# Your Author Name



## Kyle R (Oct 30, 2013)

*When you’re writing a novel*, how do you decide what author name to use on the cover?
*
Jessica posted this question* on Randy Ingermanson's blog:
_
Hi Randy!
_
_My question is whether I should publish under a pseudonym or not. Unfortunately my name (Jessica Smith) is an incredibly common name and so I share it with at least one already published author, although she writes in a different genre to me and uses her middle name too. Does this mean I should publish under a pseudonym instead? Thank you for taking the time to answer my question!_
​*
Randy sez*: This is a good question and it’s going to affect you for the rest of your publishing career, so it’s worth thinking about carefully.
*
When I started writing*, I though you were “supposed to” use your legal name. So my first several books were all published under the name “Randall Ingermanson.” But NOBODY on the planet calls me “Randall” except telemarketers.
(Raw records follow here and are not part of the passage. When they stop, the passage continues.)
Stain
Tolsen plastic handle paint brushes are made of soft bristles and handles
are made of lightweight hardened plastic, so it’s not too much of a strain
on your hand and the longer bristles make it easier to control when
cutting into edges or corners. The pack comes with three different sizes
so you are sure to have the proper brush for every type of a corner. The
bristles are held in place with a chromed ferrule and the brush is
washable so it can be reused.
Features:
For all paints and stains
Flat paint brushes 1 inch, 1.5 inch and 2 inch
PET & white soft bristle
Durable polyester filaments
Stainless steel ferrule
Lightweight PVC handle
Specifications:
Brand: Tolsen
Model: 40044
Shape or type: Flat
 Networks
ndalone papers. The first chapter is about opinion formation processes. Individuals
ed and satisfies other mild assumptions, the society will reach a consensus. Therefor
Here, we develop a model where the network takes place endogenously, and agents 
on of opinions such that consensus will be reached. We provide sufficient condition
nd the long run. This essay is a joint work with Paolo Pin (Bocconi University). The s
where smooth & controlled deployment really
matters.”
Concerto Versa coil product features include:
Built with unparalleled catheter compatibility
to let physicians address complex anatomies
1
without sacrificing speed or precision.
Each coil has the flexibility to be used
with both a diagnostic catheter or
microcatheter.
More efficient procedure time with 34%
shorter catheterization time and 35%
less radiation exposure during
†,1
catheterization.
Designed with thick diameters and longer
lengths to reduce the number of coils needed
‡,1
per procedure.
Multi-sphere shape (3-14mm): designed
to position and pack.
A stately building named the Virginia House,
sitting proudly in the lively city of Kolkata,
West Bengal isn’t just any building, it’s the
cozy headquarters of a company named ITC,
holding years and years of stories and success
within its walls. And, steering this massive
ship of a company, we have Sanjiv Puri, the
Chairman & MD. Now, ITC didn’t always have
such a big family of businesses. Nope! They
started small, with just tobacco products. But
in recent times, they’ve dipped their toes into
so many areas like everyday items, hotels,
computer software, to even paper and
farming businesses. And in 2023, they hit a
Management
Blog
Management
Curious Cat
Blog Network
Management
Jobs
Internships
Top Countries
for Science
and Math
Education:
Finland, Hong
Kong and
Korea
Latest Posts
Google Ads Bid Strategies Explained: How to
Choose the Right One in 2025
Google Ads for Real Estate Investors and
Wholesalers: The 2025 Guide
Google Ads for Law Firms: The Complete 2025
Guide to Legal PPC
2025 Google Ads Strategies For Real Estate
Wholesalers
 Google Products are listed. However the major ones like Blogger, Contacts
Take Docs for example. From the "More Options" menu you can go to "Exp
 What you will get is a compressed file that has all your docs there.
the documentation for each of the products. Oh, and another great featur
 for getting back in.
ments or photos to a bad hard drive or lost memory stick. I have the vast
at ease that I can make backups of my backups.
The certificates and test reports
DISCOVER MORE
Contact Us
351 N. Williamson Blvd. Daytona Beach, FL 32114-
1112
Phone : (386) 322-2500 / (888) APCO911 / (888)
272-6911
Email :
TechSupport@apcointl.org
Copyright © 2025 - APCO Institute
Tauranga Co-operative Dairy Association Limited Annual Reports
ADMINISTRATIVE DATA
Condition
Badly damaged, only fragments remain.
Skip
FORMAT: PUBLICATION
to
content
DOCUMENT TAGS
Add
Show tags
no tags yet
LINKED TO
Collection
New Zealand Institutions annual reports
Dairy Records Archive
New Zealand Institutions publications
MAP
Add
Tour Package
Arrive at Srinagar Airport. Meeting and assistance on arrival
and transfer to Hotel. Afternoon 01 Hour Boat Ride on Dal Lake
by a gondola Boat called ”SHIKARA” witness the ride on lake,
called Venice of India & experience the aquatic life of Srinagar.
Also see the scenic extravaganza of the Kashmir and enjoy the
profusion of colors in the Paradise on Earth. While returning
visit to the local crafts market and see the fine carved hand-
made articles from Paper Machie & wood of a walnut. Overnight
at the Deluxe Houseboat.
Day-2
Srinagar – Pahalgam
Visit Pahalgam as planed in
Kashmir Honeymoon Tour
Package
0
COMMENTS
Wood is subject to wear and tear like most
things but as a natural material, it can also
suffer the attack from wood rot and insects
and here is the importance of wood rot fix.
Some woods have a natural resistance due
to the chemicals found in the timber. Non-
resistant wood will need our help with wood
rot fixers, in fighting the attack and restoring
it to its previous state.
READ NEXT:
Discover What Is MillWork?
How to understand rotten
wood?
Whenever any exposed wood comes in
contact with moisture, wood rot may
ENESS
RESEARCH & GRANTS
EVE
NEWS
Everybody calls me “Randy.” Furthermore, my name is long enough that it causes problems on the cover.
*
So I’ve recently switched* to using the author name “Randy Ingermanson” which feels less formal and more right. Plus it saves two letters on the cover. This has caused me some hassle to make sure that online retailers know that “Randall” and “Randy” are the same person. In the long run, I think it’ll pay off.
*
It would have been smarter* if I’d started off using the right name from the beginning.
*
Jessica, you have several options*, each with advantages and disadvantages, and only you have enough information to decide which is right for you. I don’t know your middle name, so I made one up for you in the examples that follow:



*Use your name*: Jessica Smith
*Use your full name*: Jessica Gretchen Smith
*Use your initials*: J.G. Smith
*Use a pseudonym*
*
The advantage* of using “Jessica Smith” is that it’s the name everybody already knows you by. When your friends and family search for you, they’ll find you easily. The disadvantage is that there’ll be a bit of confusion with that other Jessica Smith. However, she’s done you the favor of using her middle name, which leaves you free to not use yours.
*
The advantage* of using “Jessica Gretchen Smith” is that it mostly removes the confusion with that other Jessica. Mostly, but not completely. However, this solution is less confusing than using “Jessica Smith” so it might be a good bet if your middle name isn’t too long. You do need your name to fit on the cover in a readable size font. That would be the main disadvantage I can see–if it makes your name too long.
*
The advantage* of “J.G. Smith” is that you remove the ambiguity with the other Jessica. However, there might be another “J.G. Smith” out there, so this might just trade one ambiguity for another. Plenty of authors use initials. J.K. Rowling and J.D. Robb seem to have done OK that way. For sure, your name will be short enough so your publisher can put your name in giant letters on the cover. But you’ll always have to remind your family and friends to look for “J.G.” instead of “Jessica”.
*
The advantage* of a pseudonym is that you have almost infinite freedom to choose a name that’s unique, cool, memorable, and short. The disadvantage of a pseudonym is that you have almost infinite freedom to choose a name that’s unique, cool, memorable, and short. Plus you have to constantly explain to people why you don’t use your real name. Plus, if you ever make it big, all those jerks who ignored you in high school will never know and won’t beat themselves up for being awful to you.
*
None of the above* is a really bad option. If your middle name is short enough, then that option might be the best. But it’s up to you.
*
The really critical question* is this: How important is it to avoid the ambiguity?
*
For example*, if you were writing sweet Amish romances and the other Jessica were writing naughty erotica, then it would be Xtremely important and you should try as hard as possible to differentiate your name from hers.
*
However, if you were writing* police procedural mysteries and she were writing category romances, it would probably be not much of a problem and you wouldn’t need to work quite so hard.

---

How will _your_ author name be structured?


----------



## J Anfinson (Oct 30, 2013)

I'm trying not to put the cart before the horse, so I don't spend much time thinking about it, but I doubt I'll use a pen name.


----------



## Gamer_2k4 (Oct 30, 2013)

I want to see MY name on the cover.  Mine.  Not some fake pen name.


----------



## Gavrushka (Oct 30, 2013)

I think I've the luxury of choosing any option without duplication. - There are certain combinations of names, and surname/initials that seem to work, whilst others do not. - J.K. Rowling seemed like it just had to belong to a successful author!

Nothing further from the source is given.